**Task description:**
Though the entries contain pictures, the copy you make should hold only the rest, exactly as written.
[[ Data in this exercise open ]]
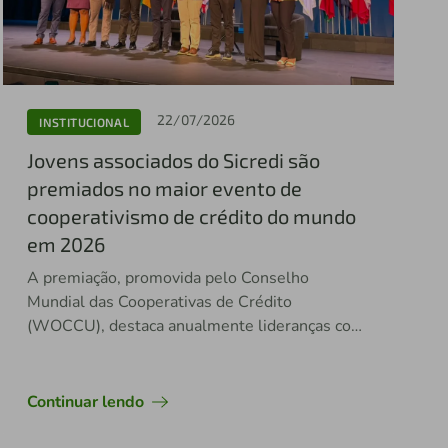
22/07/2026
INSTITUCIONAL
Jovens associados do Sicredi são
premiados no maior evento de
cooperativismo de crédito do mundo
em 2026
A premiação, promovida pelo Conselho
Mundial das Cooperativas de Crédito
(WOCCU), destaca anualmente lideranças com
potencial de impacto no setor
Continuar lendo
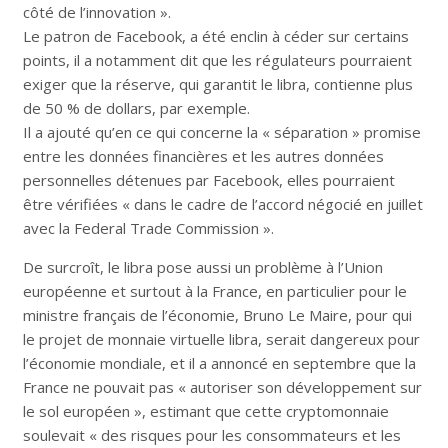
côté de l’innovation ».
Le patron de Facebook, a été enclin à céder sur certains
points, il a notamment dit que les régulateurs pourraient
exiger que la réserve, qui garantit le libra, contienne plus
de 50 % de dollars, par exemple.
Il a ajouté qu’en ce qui concerne la « séparation » promise
entre les données financières et les autres données
personnelles détenues par Facebook, elles pourraient
être vérifiées « dans le cadre de l’accord négocié en juillet
avec la Federal Trade Commission ».
De surcroît, le libra pose aussi un problème à l’Union
européenne et surtout à la France, en particulier pour le
ministre français de l’économie, Bruno Le Maire, pour qui
le projet de monnaie virtuelle libra, serait dangereux pour
l’économie mondiale, et il a annoncé en septembre que la
France ne pouvait pas « autoriser son développement sur
le sol européen », estimant que cette cryptomonnaie
soulevait « des risques pour les consommateurs et les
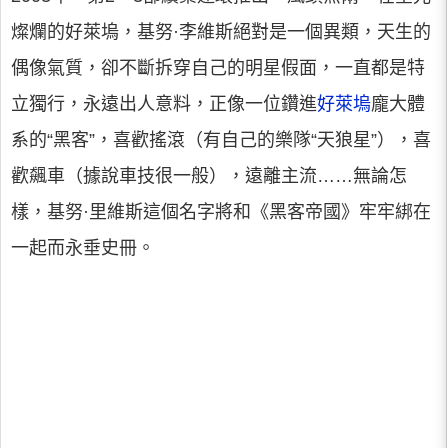
燦爛的好萊塢，基努·李維斯絕對是一個異類，天生的
偶像氣質，卻不斷拆穿自己的明星假面，一直都是特
立獨行，永遠出人意料，正像一位鑽進
好萊塢
龐大體
系的“黑客”，喜歡搖滾（有自己的樂隊“天狼星”），喜
歡飆車（據說車技很一般），遠離主流……無論怎
樣，基努·里維斯這個名字將和《黑客帝國》牢牢綁在
一起而永垂史冊。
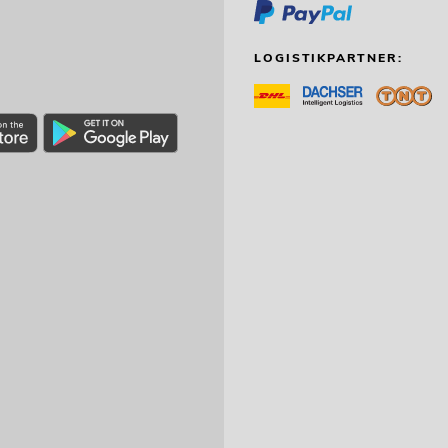
LOGISTIKPARTNER:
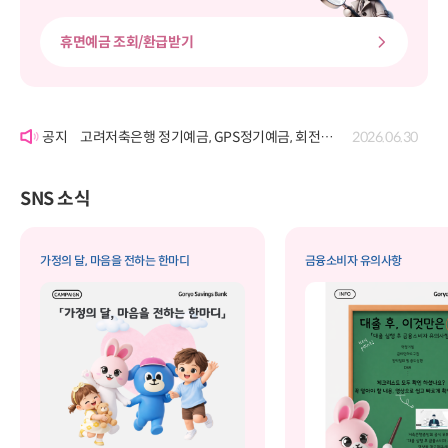
휴면예금 조회/환급받기
'여신거래약정서' 개정에 따른 공시
2026.06.22
고려저축은행 정기예금, GPS정기예금, 회전정기예금, GPS회전정기예금, 자유적립예금, 퇴직연금정기예금, 보고파플러스 파킹통장(기업포함)의 금리 변경 공시
2026.07.29
고려저축은행 정기예금, GPS정기예금, 회전정기예금, GPS회전정기예금, 자유적립예금, 퇴직연금정기예금, 보고파플러스 파킹통장(기업포함)의 금리 변경 공시
2026.06.30
'여신거래약정서' 개정에 따른 공시
2026.06.22
고려저축은행 정기예금, GPS정기예금, 회전정기예금, GPS회전정기예금, 자유적립예금, 퇴직연금정기예금, 보고파플러스 파킹통장(기업포함)의 금리 변경 공시
2026.07.29
SNS 소식
가정의 달, 마음을 전하는 한마디
금융소비자 유의사항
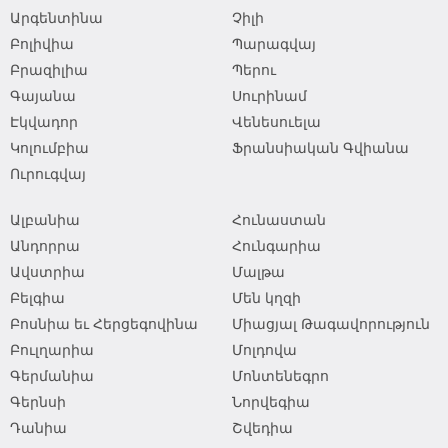
Արգենտինա
Չիլի
Բոլիվիա
Պարագվայ
Բրազիլիա
Պերու
Գայանա
Սուրինամ
Էկվադոր
Վենեսուելա
Կոլումբիա
Ֆրանսիական Գվիանա
Ուրուգվայ
Ալբանիա
Հունաստան
Անդորրա
Հունգարիա
Ավստրիա
Մալթա
Բելգիա
Մեն կղզի
Բոսնիա եւ Հերցեգովինա
Միացյալ Թագավորություն
Բուլղարիա
Մոլդովա
Գերմանիա
Մոնտենեգրո
Գերնսի
Նորվեգիա
Դանիա
Շվեդիա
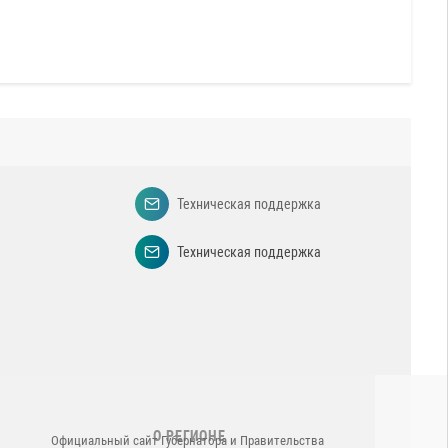
Техническая поддержка
Официальный сайт Губернатора и Правительства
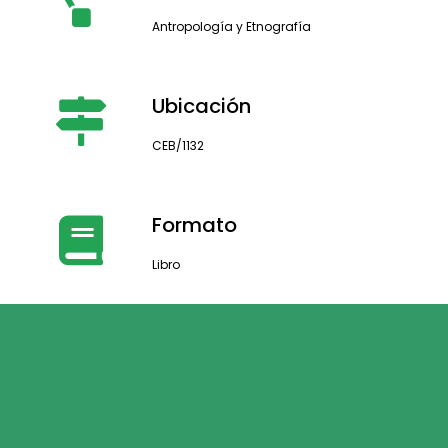
Antropología y Etnografía
Ubicación
CEB/1132
Formato
Libro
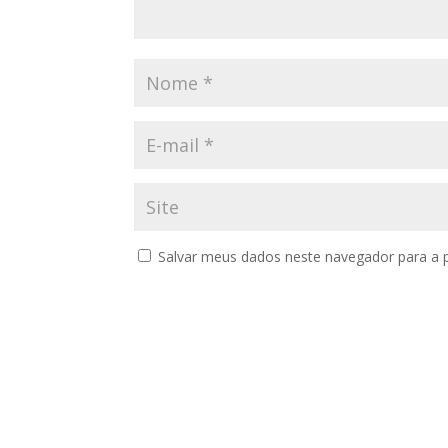
Salvar meus dados neste navegador para a 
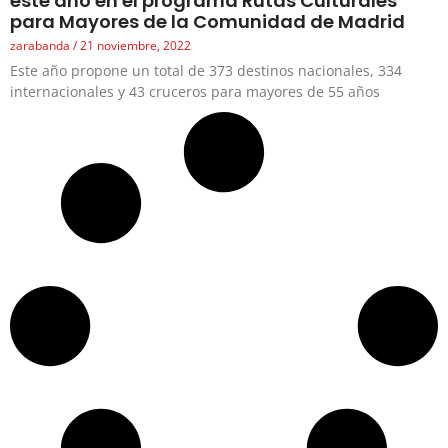
este año en el programa Rutas Culturales
para Mayores de la Comunidad de Madrid
zarabanda
21 noviembre, 2022
Este año propone un total de 373 destinos nacionales, 334
internacionales y 43 cruceros para mayores de 55 años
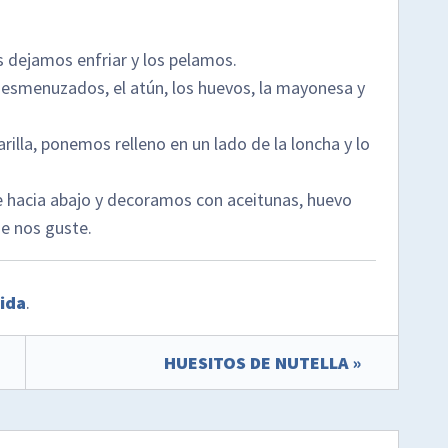
 dejamos enfriar y los pelamos.
desmenuzados, el atún, los huevos, la mayonesa y
illa, ponemos relleno en un lado de la loncha y lo
re hacia abajo y decoramos con aceitunas, huevo
ue nos guste.
pida
.
HUESITOS DE NUTELLA »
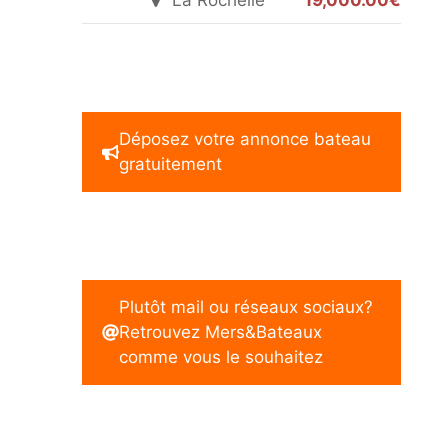
La Rochelle
19,000.00€
Déposez votre annonce bateau
gratuitement
Plutôt mail ou réseaux sociaux?
Retrouvez Mers&Bateaux
comme vous le souhaitez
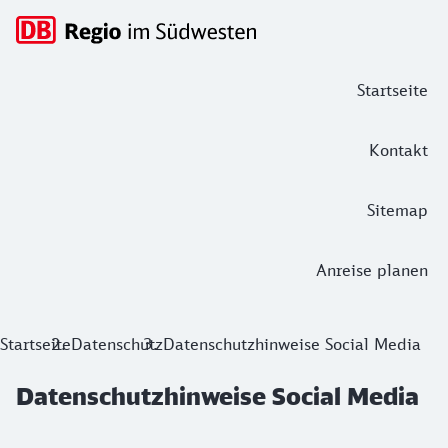
Hauptnavigation
Startseite
Kontakt
Sitemap
Anreise planen
Datenschutzhinweise Social Media
Startseite
Datenschutz
Datenschutzhinweise Social Media
Datenschutzhinweise Social Media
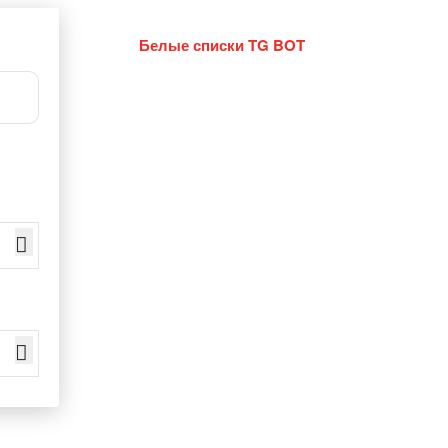
Белые списки TG BOT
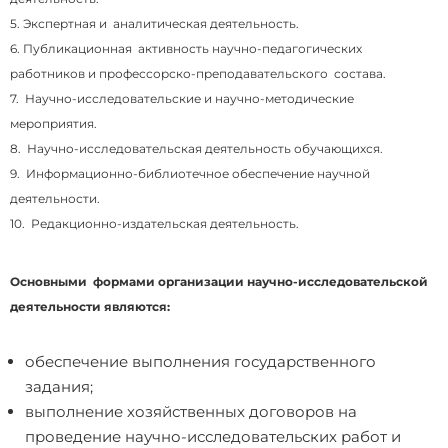
5. Экспертная и аналитическая деятельность.
6. Публикационная активность научно-педагогических
работников и профессорско-преподавательского состава.
7. Научно-исследовательские и научно-методические
мероприятия.
8. Научно-исследовательская деятельность обучающихся.
9. Информационно-библиотечное обеспечение научной
деятельности.
10. Редакционно-издательская деятельность.
Основными формами организации научно-исследовательской
деятельности являются:
обеспечение выполнения государственного
задания;
выполнение хозяйственных договоров на
проведение научно-исследовательских работ и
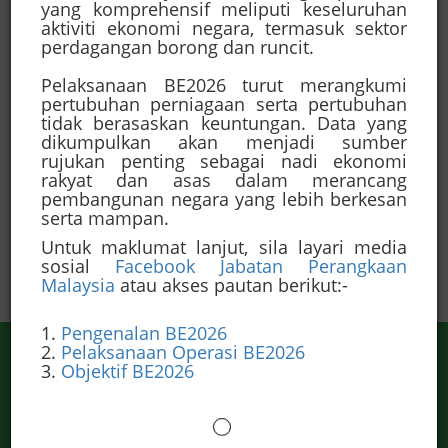
yang komprehensif meliputi keseluruhan
Residen dan Daerah, Miri
aktiviti ekonomi negara, termasuk sektor
secara atas talian.
perdagangan borong dan runcit.
Pelaksanaan BE2026 turut merangkumi
SELAMAT DATANG KE
pertubuhan perniagaan serta pertubuhan
MIRI
tidak berasaskan keuntungan. Data yang
Tentang
dikumpulkan akan menjadi sumber
rujukan penting sebagai nadi ekonomi
rakyat dan asas dalam merancang
Miri
pembangunan negara yang lebih berkesan
serta mampan.
Untuk maklumat lanjut, sila layari media
sosial
Facebook Jabatan Perangkaan
Malaysia
atau akses pautan berikut:-
1.
Pengenalan BE2026
2.
Pelaksanaan Operasi BE2026
3.
Objektif BE2026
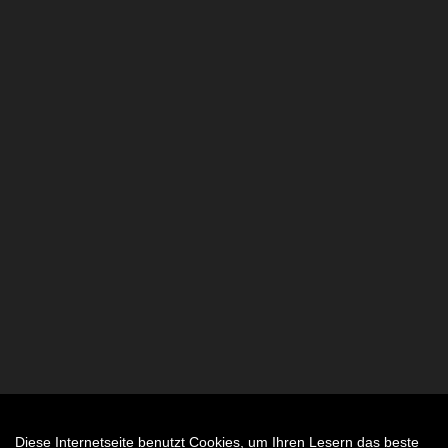
Diese Internetseite benutzt Cookies, um Ihren Lesern das beste
Auftrag widerrufen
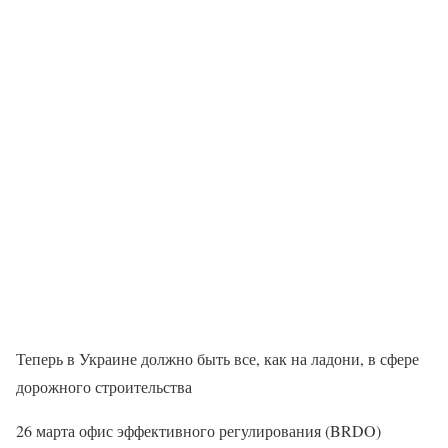
Теперь в Украине должно быть все, как на ладони, в сфере
дорожного строительства
26 марта офис эффективного регулирования (BRDO)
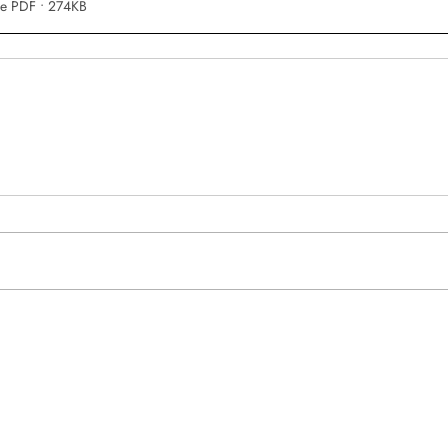
de PDF • 274KB
Redes Sociais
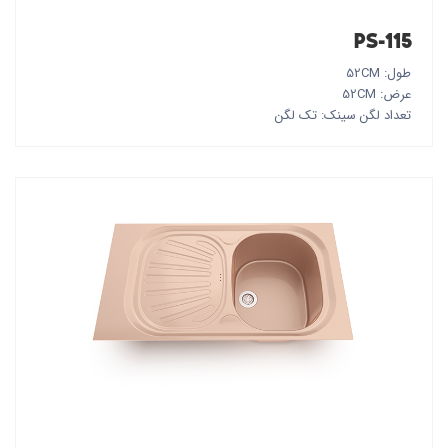
PS-115
طول: 52CM
عرض: 52CM
تعداد لگن سینک: تک لگن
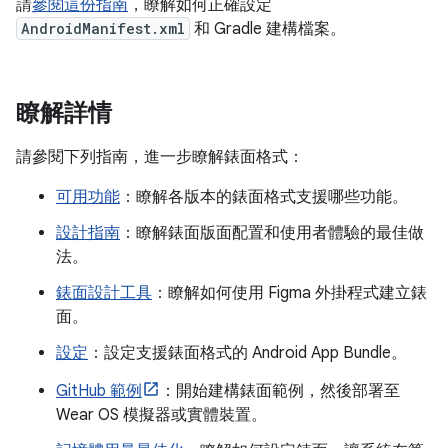
請
參閱這份指南
，瞭解如何正確設定
AndroidManifest.xml
和 Gradle 建構檔案。
瞭解詳情
請參閱下列指南，進一步瞭解錶面格式：
可用功能
：瞭解各版本的錶面格式支援哪些功能。
設計指南
：瞭解錶面版面配置和使用者體驗的最佳做
法。
錶面設計工具
：瞭解如何使用 Figma 外掛程式建立錶
面。
設定
：設定支援錶面格式的 Android App Bundle。
GitHub 範例
：開始建構錶面範例，然後部署至
Wear OS 模擬器或實體裝置。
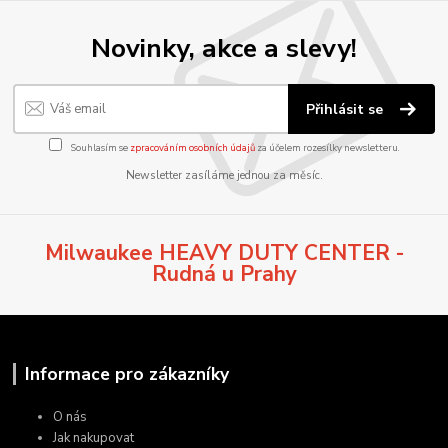
Novinky, akce a slevy!
Přihlásit se
Souhlasím se
zpracováním osobních údajů
za účelem rozesílky newsletteru.
Newsletter zasíláme jednou za měsíc.
Milwaukee HEAVY DUTY CENTER -
Rudná u Prahy
Informace pro zákazníky
O nás
Jak nakupovat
[[ Data in this exercise closed ]]
**Response to the task:**
22/07/2026
INSTITUCIONAL
Jovens associados do Sicredi são
premiados no maior evento de
cooperativismo de crédito do mundo
em 2026
A premiação, promovida pelo Conselho
Mundial das Cooperativas de Crédito
(WOCCU), destaca anualmente lideranças com
potencial de impacto no setor
Continuar lendo
côté de l’innovation ».
Le patron de Facebook, a été enclin à céder sur certains
points, il a notamment dit que les régulateurs pourraient
exiger que la réserve, qui garantit le libra, contienne plus
de 50 % de dollars, par exemple.
Il a ajouté qu’en ce qui concerne la « séparation » promise
entre les données financières et les autres données
personnelles détenues par Facebook, elles pourraient
être vérifiées « dans le cadre de l’accord négocié en juillet
avec la Federal Trade Commission ».
De surcroît, le libra pose aussi un problème à l’Union
européenne et surtout à la France, en particulier pour le
ministre français de l’économie, Bruno Le Maire, pour qui
le projet de monnaie virtuelle libra, serait dangereux pour
l’économie mondiale, et il a annoncé en septembre que la
France ne pouvait pas « autoriser son développement sur
le sol européen », estimant que cette cryptomonnaie
soulevait « des risques pour les consommateurs et les
燦爛的好萊塢，基努·李維斯絕對是一個異類，天生的
偶像氣質，卻不斷拆穿自己的明星假面，一直都是特
立獨行，永遠出人意料，正像一位鑽進
好萊塢
龐大體
系的“黑客”，喜歡搖滾（有自己的樂隊“天狼星”），喜
歡飆車（據說車技很一般），遠離主流……無論怎
樣，基努·里維斯這個名字將和《黑客帝國》牢牢綁在
一起而永垂史冊。
LOGISTIKPARTNER:
휴면예금 조회/환급받기
'여신거래약정서' 개정에 따른 공시
2026.06.22
고려저축은행 정기예금, GPS정기예금, 회전정기예금, GPS회전정기예금, 자유적립예금, 퇴직연금정기예금, 보고파플러스 파킹통장(기업포함)의 금리 변경 공시
2026.07.29
고려저축은행 정기예금, GPS정기예금, 회전정기예금, GPS회전정기예금, 자유적립예금, 퇴직연금정기예금, 보고파플러스 파킹통장(기업포함)의 금리 변경 공시
2026.06.30
'여신거래약정서' 개정에 따른 공시
2026.06.22
고려저축은행 정기예금, GPS정기예금, 회전정기예금, GPS회전정기예금, 자유적립예금, 퇴직연금정기예금, 보고파플러스 파킹통장(기업포함)의 금리 변경 공시
2026.07.29
SNS 소식
가정의 달, 마음을 전하는 한마디
금융소비자 유의사항
Արգենտինա
Չիլի
Բոլիվիա
Պարագվայ
Բրազիլիա
Պերու
Գայանա
Սուրինամ
Էկվադոր
Վենեսուելա
Կոլումբիա
Ֆրանսիական Գվիանա
Ուրուգվայ
Ալբանիա
Հունաստան
Անդորրա
Հունգարիա
Ավստրիա
Մալթա
Բելգիա
Մեն կղզի
Բոսնիա եւ Հերցեգովինա
Միացյալ Թագավորություն
Բուլղարիա
Մոլդովա
Գերմանիա
Մոնտենեգրո
Գերնսի
Նորվեգիա
Դանիա
Շվեդիա
Техническая поддержка
Официальный сайт Губернатора и Правительства
Antropología y Etnografía
Ubicación
CEB/1132
Formato
Libro
Salvar meus dados neste navegador para a 
este año en el programa Rutas Culturales
para Mayores de la Comunidad de Madrid
zarabanda
21 noviembre, 2022
Este año propone un total de 373 destinos nacionales, 334
internacionales y 43 cruceros para mayores de 55 años
 dejamos enfriar y los pelamos.
desmenuzados, el atún, los huevos, la mayonesa y
illa, ponemos relleno en un lado de la loncha y lo
re hacia abajo y decoramos con aceitunas, huevo
ue nos guste.
pida
.
HUESITOS DE NUTELLA »
La Rochelle
19,000.00€
Déposez votre annonce bateau
gratuitement
Plutôt mail ou réseaux sociaux?
Retrouvez Mers&Bateaux
comme vous le souhaitez
Hauptnavigation
Startseite
Kontakt
Sitemap
Anreise planen
Datenschutzhinweise Social Media
Startseite
Datenschutz
Datenschutzhinweise Social Media
Datenschutzhinweise Social Media
Белые списки TG BOT
5. Экспертная и аналитическая деятельность.
6. Публикационная активность научно-педагогических
работников и профессорско-преподавательского состава.
7. Научно-исследовательские и научно-методические
мероприятия.
8. Научно-исследовательская деятельность обучающихся.
9. Информационно-библиотечное обеспечение научной
деятельности.
10. Редакционно-издательская деятельность.
Основными формами организации научно-исследовательской
деятельности являются:
обеспечение выполнения государственного
задания;
выполнение хозяйственных договоров на
проведение научно-исследовательских работ и
yang komprehensif meliputi keseluruhan
Residen dan Daerah, Miri
aktiviti ekonomi negara, termasuk sektor
secara atas talian.
perdagangan borong dan runcit.
Pelaksanaan BE2026 turut merangkumi
SELAMAT DATANG KE
pertubuhan perniagaan serta pertubuhan
MIRI
tidak berasaskan keuntungan. Data yang
Tentang
dikumpulkan akan menjadi sumber
rujukan penting sebagai nadi ekonomi
rakyat dan asas dalam merancang
Miri
pembangunan negara yang lebih berkesan
serta mampan.
Untuk maklumat lanjut, sila layari media
sosial
Facebook Jabatan Perangkaan
Malaysia
atau akses pautan berikut:-
1.
Pengenalan BE2026
2.
Pelaksanaan Operasi BE2026
3.
Objektif BE2026
Diese Internetseite benutzt Cookies, um Ihren Lesern das beste
Auftrag widerrufen
Теперь в Украине должно быть все, как на ладони, в сфере
дорожного строительства
26 марта офис эффективного регулирования (BRDO)
de PDF • 274KB
Redes Sociais
PS-115
طول: 52CM
عرض: 52CM
تعداد لگن سینک: تک لگن
請
參閱這份指南
，瞭解如何正確設定
AndroidManifest.xml
和 Gradle 建構檔案。
瞭解詳情
請參閱下列指南，進一步瞭解錶面格式：
可用功能
：瞭解各版本的錶面格式支援哪些功能。
設計指南
：瞭解錶面版面配置和使用者體驗的最佳做
法。
錶面設計工具
：瞭解如何使用 Figma 外掛程式建立錶
面。
設定
：設定支援錶面格式的 Android App Bundle。
GitHub 範例
：開始建構錶面範例，然後部署至
Wear OS 模擬器或實體裝置。
Novinky, akce a slevy!
Přihlásit se
Souhlasím se
zpracováním osobních údajů
za účelem rozesílky newsletteru.
Newsletter zasíláme jednou za měsíc.
Milwaukee HEAVY DUTY CENTER -
Rudná u Prahy
Informace pro zákazníky
O nás
Jak nakupovat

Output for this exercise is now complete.